__Supplied records__
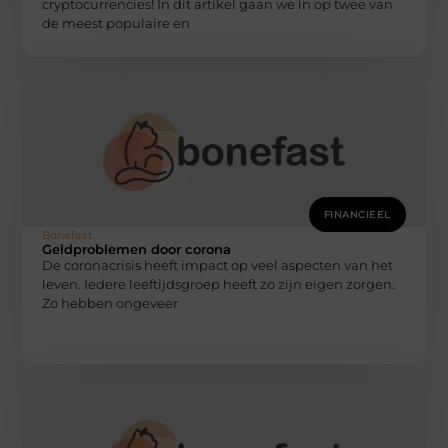
cryptocurrencies! In dit artikel gaan we in op twee van
de meest populaire en
FINANCIEEL
Bonefast
Geldproblemen door corona
De coronacrisis heeft impact op veel aspecten van het
leven. Iedere leeftijdsgroep heeft zo zijn eigen zorgen.
Zo hebben ongeveer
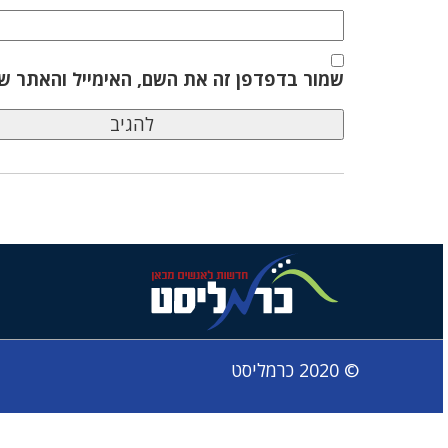
שמור בדפדפן זה את השם, האימייל והאתר ש
© 2020 כרמליסט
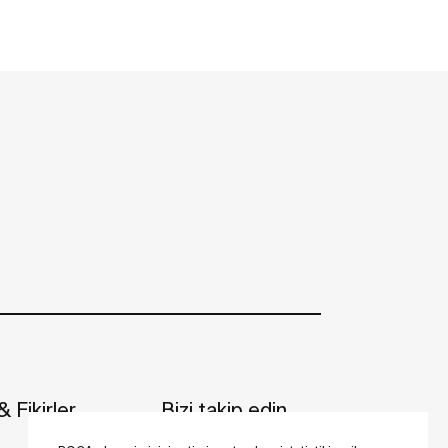
 Fikirler
Bizi takip edin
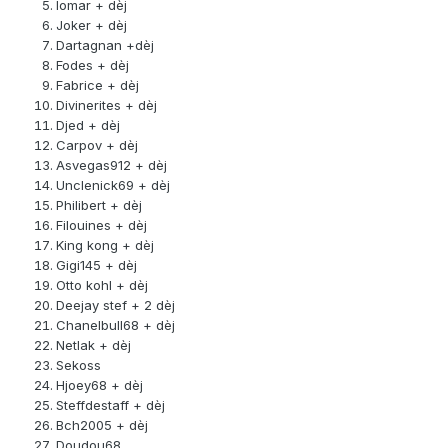
lomar + dèj
Joker + dèj
Dartagnan +dèj
Fodes + dèj
Fabrice + dèj
Divinerites + dèj
Djed + dèj
Carpov + dèj
Asvegas912 + dèj
Unclenick69 + dèj
Philibert + dèj
Filouines + dèj
King kong + dèj
Gigi145 + dèj
Otto kohl + dèj
Deejay stef + 2 dèj
Chanelbull68 + dèj
Netlak + dèj
Sekoss
Hjoey68 + dèj
Steffdestaff + dèj
Bch2005 + dèj
Doudou68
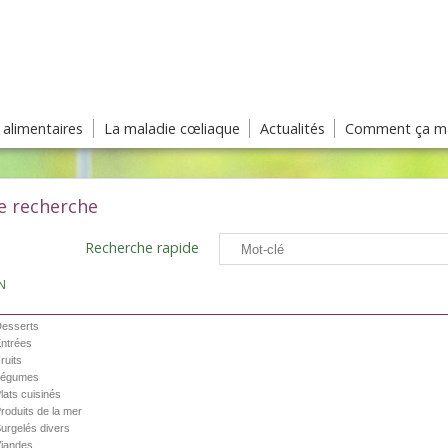
s alimentaires
La maladie cœliaque
Actualités
Comment ça ma
e recherche
Recherche rapide
N
esserts
ntrées
ruits
Légumes
lats cuisinés
roduits de la mer
urgelés divers
iandes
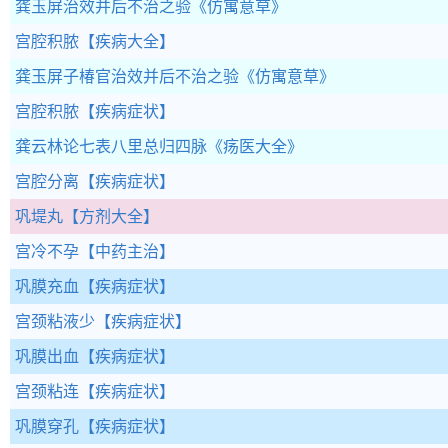
龚玉屏治效并后不治之验
《仿寓意草》
宫腔积脓
【疾病大全】
龚玉屏子椿官治效并后不治之验
《仿寓意草》
宫腔积脓
【疾病症状】
龚云林论七表八里总归四脉
《疡医大全》
宫腔分离
【疾病症状】
巩堤丸
【方剂大全】
宫冷不孕
【中药主治】
巩膜充血
【疾病症状】
宫颈粘液少
【疾病症状】
巩膜出血
【疾病症状】
宫颈粘连
【疾病症状】
巩膜穿孔
【疾病症状】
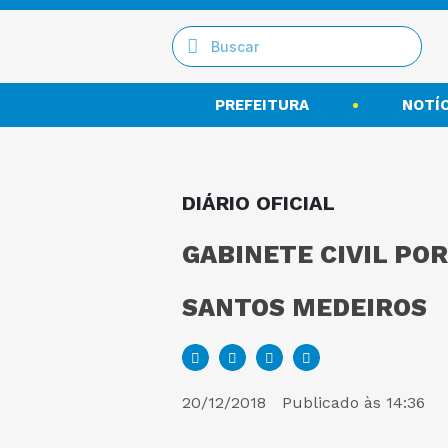
PREFEITURA
NOTÍC
DIÁRIO OFICIAL
GABINETE CIVIL POR
SANTOS MEDEIROS
20/12/2018
Publicado às
14:36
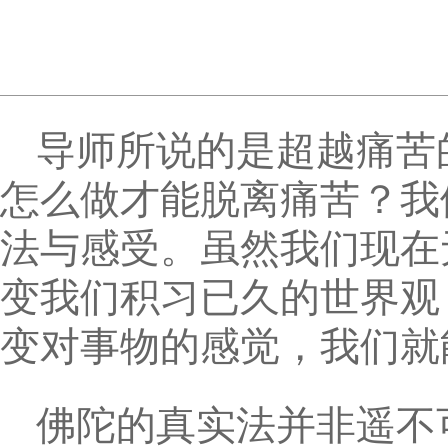
导师所说的是超越痛苦
怎么做才能脱离痛苦？我
法与感受。虽然我们现在
变我们积习已久的世界观
变对事物的感觉，我们就
佛陀的真实法并非遥不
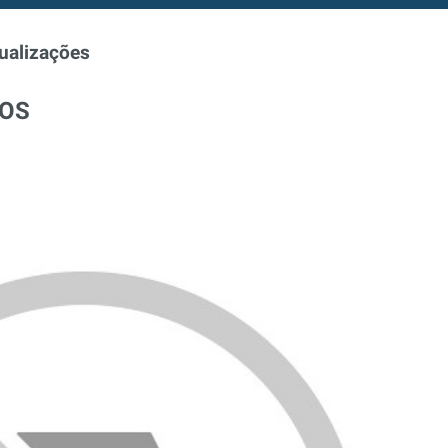
ualizações
TOS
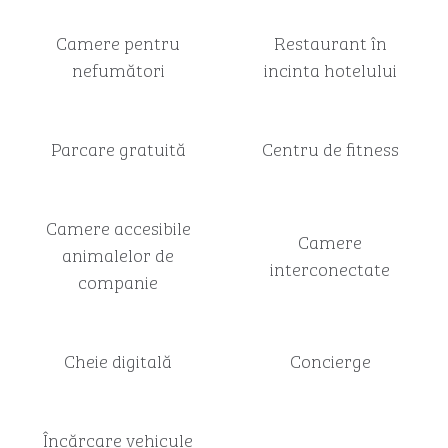
Camere pentru
Restaurant în
nefumători
incinta hotelului
Parcare gratuită
Centru de fitness
Camere accesibile
Camere
animalelor de
interconectate
companie
Cheie digitală
Concierge
Încărcare vehicule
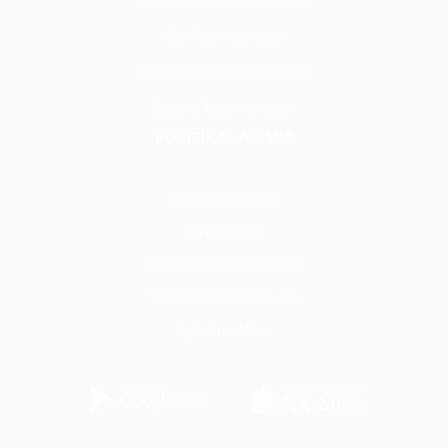
Seramik & Mermer Hizmetleri
Cam İşleri Hizmetleri
Alçı & Tavan İşleri Hizmetleri
Döşeme İşleri Hizmetleri
POLİTİKALARIMIZ
Üyelik Sözleşmesi
KVKK Metni
Mesafeli Satış Sözleşmesi
Teslimat ve İade Koşulları
Açık Rıza Metni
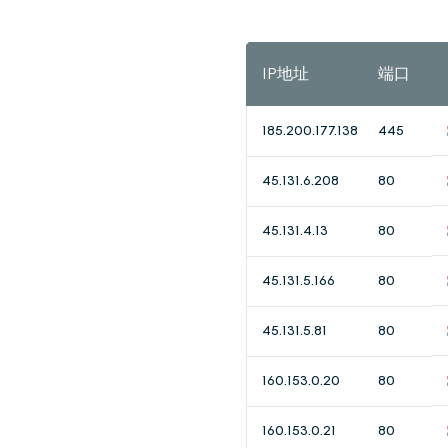
IP地址
端口
185.200.177.138
445
45.131.6.208
80
45.131.4.13
80
45.131.5.166
80
45.131.5.81
80
160.153.0.20
80
160.153.0.21
80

__What this task involves__
Could you copy every line from the records that mentions the word "Camere"?

__Response box__
Camere pentru
Camere accesibile
Camere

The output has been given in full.